Physical challenge: People considering the 13-mile round-trip climb to Mauna Kea’s summit need to give themselves an honest appraisal of their fitness. Climbing Mauna Kea is a significant physical challenge, and not everyone will be up for it. You simply don’t want to make it part-way up and discover you’re too exhausted to move. The next most obvious physical challenge has to do with rocks under your feet. Many are fist-sized or smaller chunks of basalt that easily roll when you step on them. I stepped on rolling rocks at least two dozen times. I only fell once and didn’t twist or sprain an ankle or knee, but it’s a significant hazard, particularly if those joints are already compromised.

How hard is it to climb Mauna Kea?

If you left early enough to beat the weather, odds are good that you’ll enjoy a spectacular sunrise from the flanks of Mauna Kea.

Climbing Mauna Kea doesn’t require technical skill, but it is a significant physical challenge, even for well-conditioned hikers. It’s a 13-mile round trip that climbs, and then descends, 4,670 feet. That’s close to a vertical mile and a big day by most people’s standards.

What’s more, Mauna Kea’s summit elevation of 13,796 feet is a high-altitude environment where there’s less oxygen. If you’ve been spending time at sea level (if you’re visiting Hawaii, that’s guaranteed), you’re circulatory system simply may not be up to the task of delivering enough oxygen at high altitude.

It’s a big climb that rivals some of the biggest single-day mountains I’ve summited. With regard to effort, I put it on the same scale as 12,667-foot Mt. Borah in Idaho, the 12,805-foot Middle Teton in Wyoming, 14,439-foot Mt. Elbert in Colorado and 8,366-foot Mt. St. Helens in Washington. Some of those western U.S. peaks are more difficult for technical reasons, but the amount of exertion you spend is similar. And only Mt. Elbert is higher and shares the same degree of high-altitude sickness hazard.

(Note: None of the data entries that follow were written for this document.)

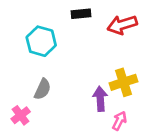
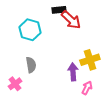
red arrow: (122, 25) -> (71, 20), moved, turned -120
gray semicircle: (43, 89) -> (31, 65), turned -35

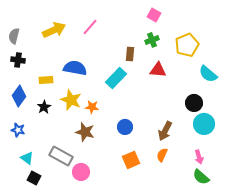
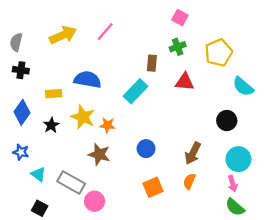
cyan circle: (204, 124) -> (238, 159), moved
cyan triangle: (27, 158) -> (38, 174), moved

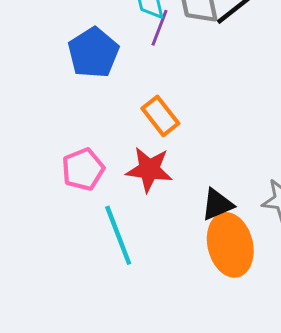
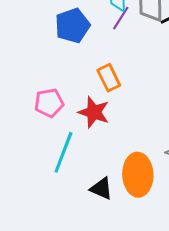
black triangle: (217, 205) -> (101, 189), moved, turned 35
cyan line: (118, 235) -> (63, 152), turned 30

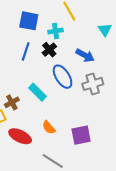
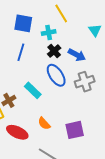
black cross: (49, 50) -> (54, 51), moved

With all of that said, climbing Mauna Kea is a rewarding and doable endeavor for people who are relatively fit, pretty motivated and prepared for shifting weather and a big day on the mountain.

How long does it take to climb Mauna Kea?

The Maunakea Visitor Information Station (VIS) says the average up-and-back time for Mauna Kea hikers is eight hours. According to my Strava statistics, we did it in six hours and 20 minutes of “moving time,” but that included several 10-minute breaks and at least a half hour lounging at the summit. All told, our elapsed time was seven hours and 48 minutes, almost spot on the VIS’s projected average.

We also woke early and left the trailhead at 6:30 a.m. just as the sky was turning orange and a good 40 minutes before sunrise. As with all big peaks, but especially when weather is an expected factor, leaving early can make the experience safer.

Is Mauna Kea summit worth it?

I’ve climbed dozens of high peaks throughout the western United States, and Mauna Kea stands out in several ways. Whether you climb or drive to the summit of Mauna Kea, you’ll have a unique view of Hawaii’s geology, diverse climates and clashing cultures.

The Big Island of Hawaii has four of the six highest peaks in the Hawaiian archipelago. From the ocean floor to its summit, Mauna Kea is considered the highest mountain in the world at 33,500 feet tall. Its neighbor, Mauna Loa, is considered the world’s most massive mountain.

  1. Mauna Kea, 13,796 feet, Big Island

  2. Mauna Loa, 13,679 feet, Big Island

  3. Haleakalā, 10,023 feet, Maui

  4. Hualālai, 8,271 feet, Big Island

  5. Puʻu Kukui, 5,788 feet, Maui

  6. Kaunu o Kaleihoohie, 5,500 feet, Big Island

  • Unique experience: It’s simply a one-of-a-kind experience to snorkel a tropical coral reef one day and climb into a snow-covered alpine environment the next. If you’re looking for an activity to mix up your Hawaii vacation, this could be it.

  • Outstanding views: The views of Hawaii, and particularly of neighboring Mauna Loa, are unique. Because the Big Island’s volcanoes are so broad, you generally can’t see them from the coasts. Once up high, you have an unparalleled view of Mauna Loa.

  • Shifting weather: It’s really interesting to see how the weather works from a perspective where you can watch it build. During our time on mountain clouds innocuously built from the east and eventually transformed into a fog and, later, downpour. This, fits with the island’s overall pattern of being extremely wet near Hilo and extremely dry near Kona, but being on Mauna Kea was a front-row seat to how it works.

  • Interesting geology: Hawaii is part of a volcanic archipelago, and climbing Mauna Kea affords a unique window into how this kind of geology works. Everywhere you look, there are cinder cones and variously colored striations from lava flows.

  • High reward, low risk: As long as you go prepared, it’s a big effort with a relatively low risk.

  • Understanding culture: Finally, it’s an opportunity to understand a struggle between native Hawaiians and developers of astronomy facilities at the mountain’s summit. According to the Office of Hawaiian Affairs, Mauna Kea is deeply sacred, revered as a place of worship and home to the gods. It is also one of the world’s premier sites for astronomy research. Because of its high altitude, gentle slopes, calm air and dark skies, it makes for some of the Earth’s best visibility for probing the deep recesses of the Universe and has attracted astronomers from around the planet. These two opposing forces have met, and there’s tension. If you pay attention, you might even see evidence for it on the mountain. Particularly if you’re visiting, both perspectives deserve your interest and respect.